If you have ADHD, chances are also higher than your siblings. The estimates differ as to the strength of the connection, but the arrows go in the same direction: Genetics helps determine a person's risk of ADHD. Beyond that, we still have a myriad of questions and few answers: which genes play a role? And how do these genes affect one's ability to focus or stay still?
Some diseases, such as sickle cell disease, rely entirely on a single small genetic change. but others, like schizophrenia, are based on a vertiginous number of genetic differences, all apparently related to an infinitely small increase in risk.
ADHD is much closer to schizophrenia. An article published in Nature Genetics This week, we examined genetic data from more than 50,000 people and discovered 12 different DNA regions that seemed to play a role in increasing the risk of ADHD.
A genome-wide view
This evidence comes from a genome-wide association study, or GWAS: it examines how the DNA of people with ADHD differs from that of unaffected people. People may have slightly different versions of the same gene, for example, a single letter exchanged for another in a paragraph. If one of these variants makes the difference for a particular disease, you should find that people with the disease tend to be more likely to have a variant and the unaffected ones have it. a different one. It is therefore important to pay attention to variants that appear different between the two groups.
As it has become easier to create and analyze data from larger and larger samples, GWAS studies have examined the genome of tens of thousands of people, even hundreds of thousands of people.

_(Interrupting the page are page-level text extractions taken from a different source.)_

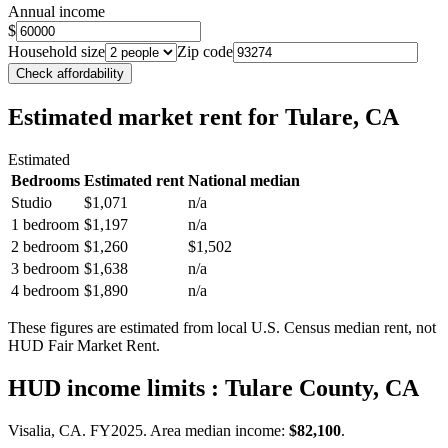
Annual income
$
Household size
Zip code
Check affordability
Estimated market rent
for Tulare, CA
Estimated
Bedrooms
Estimated rent
National median
Studio
$1,071
n/a
1 bedroom
$1,197
n/a
2 bedroom
$1,260
$1,502
3 bedroom
$1,638
n/a
4 bedroom
$1,890
n/a
These figures are estimated from local U.S. Census median rent, not
HUD Fair Market Rent.
HUD income limits
: Tulare County, CA
Visalia, CA.
FY
2025
. Area median income:
$82,100
.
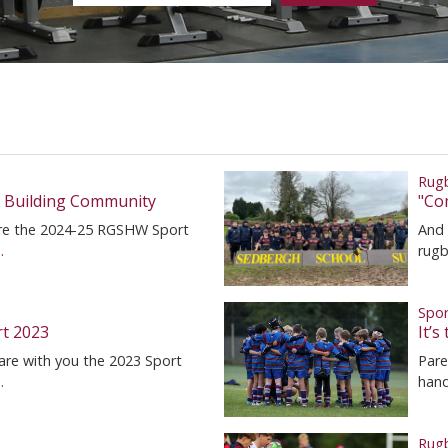
Rug
, Building Community
"Co
hare the 2024-25 RGSHW Sport
And 
.
rugb
Spor
rt 2023
It’
are with you the 2023 Sport
Pare
.
hand
Rug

These huge numbers are needed by researchers to detect the small differences that may be at play. Small studies tend to be empty or to identify a handful of genetic regions that seem to play a role, whereas large studies can give rise to a large number of variants.
Previous efforts to find variants related to ADHD had not succeeded, but that could have been due to the fact that they did not have enough samples.
The geneticist Ditte Demontis and her colleagues used data from more than 20,000 people with ADHD, comparing them to a control group of 35,000 people without an ADHD diagnosis. They found 304 points where tiny differences in DNA – such as single letter exchanges – were split between their two groups in a statistically revealing way. If one of these variants was very close to each other, the researchers considered them to represent the same segment of DNA, grouping them in 12 important regions.
There is no "ADHD gene"
The information that GWAS research can provide us is not yet clear. Large studies can identify many genes involved in a disease, each having a tiny influence, which causes much debate on the best way to interpret them. Some researchers even argue that in some cases we find that the entire genome plays a role in a given condition.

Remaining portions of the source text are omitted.